Photo Credit: Elizabeth Newman
This moist gluten-free cake is perfect for breakfast with coffee or a not-too-sweet dessert.
Gluten Free Pear & Caramel Cake
- Nonstick cooking spray
- 1 pound firm Anjou pears about 2 pears
- 2 eggs at room temperature
- 1 cup sugar
- 1/2 cup reduced fat greek yogurt
- 1/4 cup olive oil
- 1 teaspoon pure vanilla extract
- 1/4 teaspoon kosher salt
- 1 cup gluten free flour such as Bob's Red Mill
- 1/2 teaspoon ground cinnamon
- 1 1/2 teaspoons baking powder
- 3 tablespoons caramel sauce such as Coop's, plus more for drizzling*
- Preheat the oven to 375 degrees F. Spray a 9 inch spring form pan with nonstick cooking spray.
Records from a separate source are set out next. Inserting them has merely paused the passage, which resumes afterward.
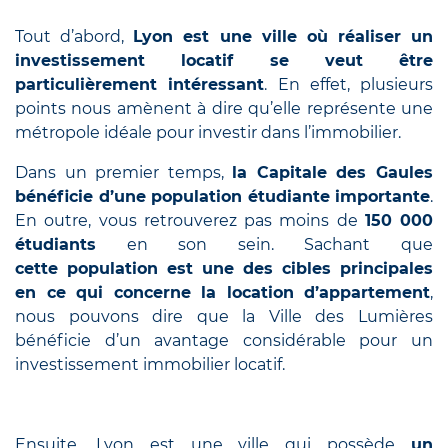
Tout d’abord,
Lyon est une ville où réaliser un
investissement locatif se veut être
particulièrement intéressant
. En effet, plusieurs
points nous amènent à dire qu’elle représente une
métropole idéale pour investir dans l’immobilier.
Dans un premier temps,
la Capitale des Gaules
bénéficie d’une population étudiante importante
.
En outre, vous retrouverez pas moins de
150 000
étudiants
en son sein. Sachant que
cette population est une des cibles principales
en ce qui concerne la location d’appartement
,
nous pouvons dire que la Ville des Lumières
bénéficie d’un avantage considérable pour un
investissement immobilier locatif.
Ensuite, Lyon est une ville qui possède
un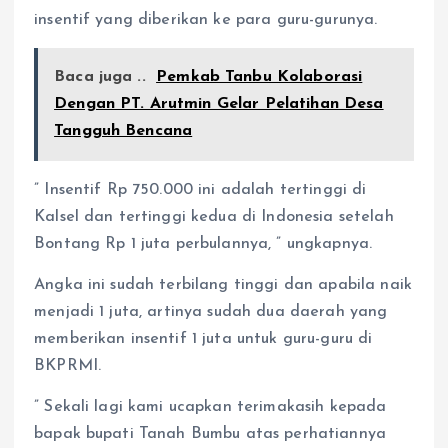
insentif yang diberikan ke para guru-gurunya.
Baca juga ..
Pemkab Tanbu Kolaborasi
Dengan PT. Arutmin Gelar Pelatihan Desa
Tangguh Bencana
” Insentif Rp 750.000 ini adalah tertinggi di
Kalsel dan tertinggi kedua di Indonesia setelah
Bontang Rp 1 juta perbulannya, ” ungkapnya.
Angka ini sudah terbilang tinggi dan apabila naik
menjadi 1 juta, artinya sudah dua daerah yang
memberikan insentif 1 juta untuk guru-guru di
BKPRMI.
” Sekali lagi kami ucapkan terimakasih kepada
bapak bupati Tanah Bumbu atas perhatiannya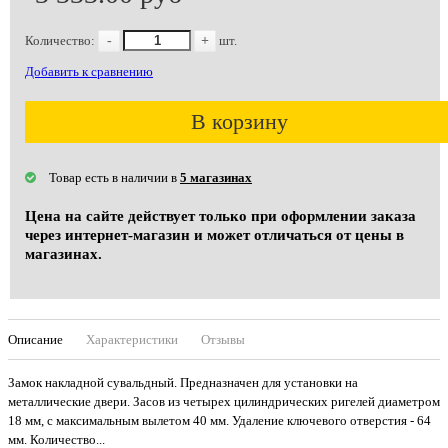
Количество:
-
+
шт.
Добавить к сравнению
В корзину
Товар есть в наличии в
5 магазинах
Цена на сайте действует только при оформлении заказа
через интернет-магазин и может отличаться от цены в
магазинах.
Описание
Характеристики
Отзывы
Замок накладной сувальдный. Предназначен для установки на
металлические двери. Засов из четырех цилиндрических ригелей диаметром
18 мм, с максимальным вылетом 40 мм. Удаление ключевого отверстия - 64
мм. Количество...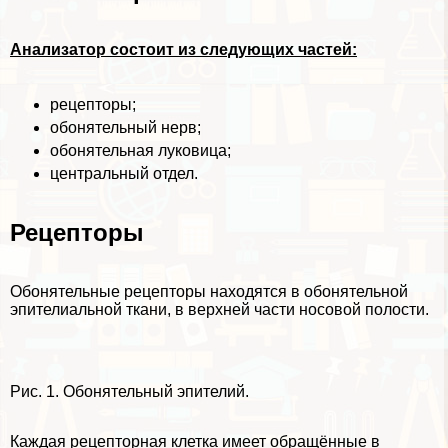
Анализатор состоит из следующих частей:
рецепторы;
обонятельный нерв;
обонятельная луковица;
центральный отдел.
Рецепторы
Обонятельные рецепторы находятся в обонятельной
эпителиальной ткани, в верхней части носовой полости.
Рис. 1. Обонятельный эпителий.
Каждая рецепторная клетка имеет обращённые в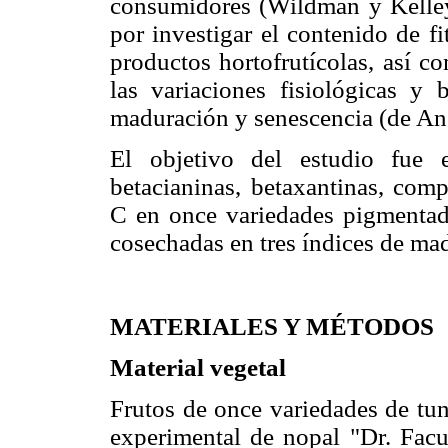
consumidores (Wildman y Kelley,
por investigar el contenido de f
productos hortofrutícolas, así 
las variaciones fisiológicas y
maduración y senescencia (de A
El objetivo del estudio fue 
betacianinas, betaxantinas, comp
C en once variedades pigmentada
cosechadas en tres índices de ma
MATERIALES Y MÉTODOS
Material vegetal
Frutos de once variedades de tun
experimental de nopal "Dr. Facu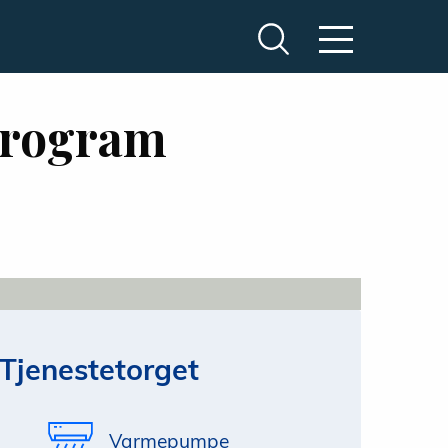
program
Tjenestetorget
Varmepumpe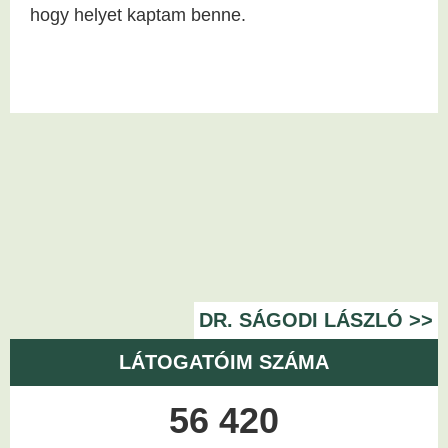
hogy helyet kaptam benne.
DR. SÁGODI LÁSZLÓ >>
LÁTOGATÓIM SZÁMA
56 420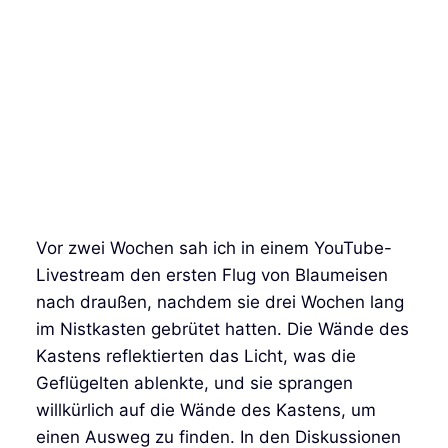
Vor zwei Wochen sah ich in einem YouTube-
Livestream den ersten Flug von Blaumeisen
nach draußen, nachdem sie drei Wochen lang
im Nistkasten gebrütet hatten. Die Wände des
Kastens reflektierten das Licht, was die
Geflügelten ablenkte, und sie sprangen
willkürlich auf die Wände des Kastens, um
einen Ausweg zu finden. In den Diskussionen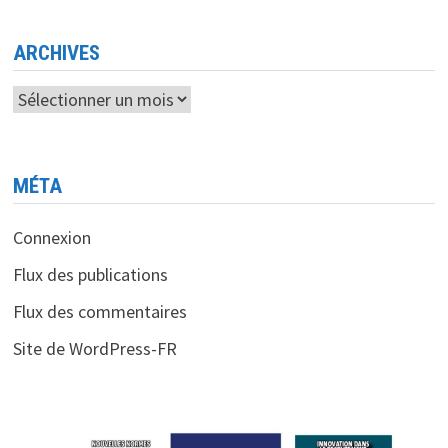
INTEL
LE
PDG
PAT
ARCHIVES
GELSINGER
ÉVINCÉ
Archives
MÉTA
Connexion
Flux des publications
Flux des commentaires
Site de WordPress-FR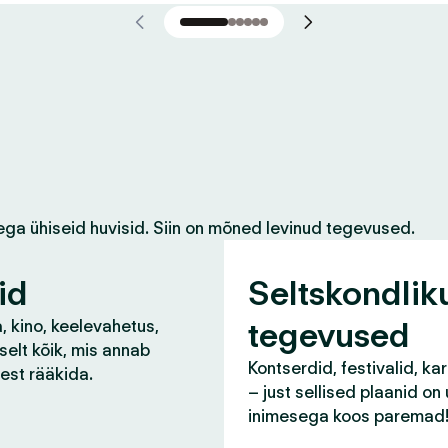
ega ühiseid huvisid. Siin on mõned levinud tegevused.
id
Seltskondlik
tegevused
, kino, keelevahetus,
selt kõik, mis annab
Kontserdid, festivalid, ka
lest rääkida.
– just sellised plaanid on
inimesega koos paremad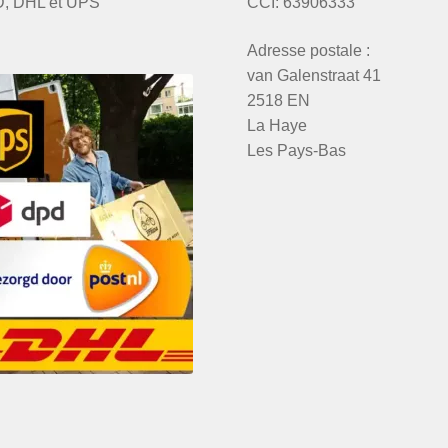
, DHL et UPS
CCI: 63906333
Adresse postale :
van Galenstraat 41
2518 EN
La Haye
Les Pays-Bas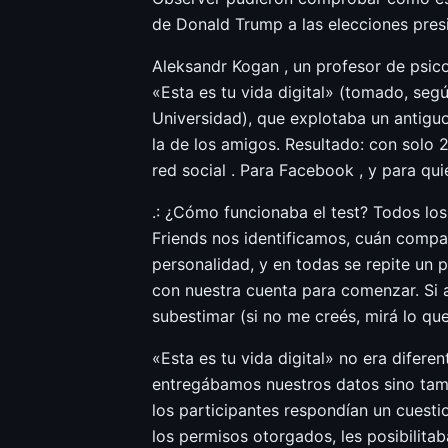
de Donald Trump a las elecciones presi
Aleksandr Kogan , un profesor de psic
«Esta es tu vida digital» (tomado, se
Universidad), que explotaba un antigu
la de los amigos. Resultado: con solo 
red social . Para Facebook , y para qui
.: ¿Cómo funcionaba el test? Todos lo
Friends nos identificamos, cuán compat
personalidad, y en todas se repite un 
con nuestra cuenta para comenzar. Si 
subestimar (si no me creés, mirá lo qu
«Esta es tu vida digital» no era diferen
entregábamos nuestros datos sino tambi
los participantes respondían un cuesti
los permisos otorgados, les posibilitab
Cut a piece of parchment paper to fit the bottom of the pan and place on the bottom.
- Grate the pears on the large holes of a box grater and set aside.
- In a medium bowl combine the eggs and 1 cup of sugar. Using a handheld mixer, beat on high for about 4 minutes or until thick, pale and doubled in size. Add the yogurt, olive oil, vanilla and salt and beat for another minute. Add the flour, cinnamon and baking powder and using a rubber spatula fold in the mixture until a few streaks remain. Add the grated pear and fold until combined. Pour the batter into the prepared pan. Drizzle evenly with the caramel. Bake for 45 minutes or until a toothpick inserted in the center comes out clean. Cool completely on a wire rack before serving with whipped cream and more caramel sauce if desired.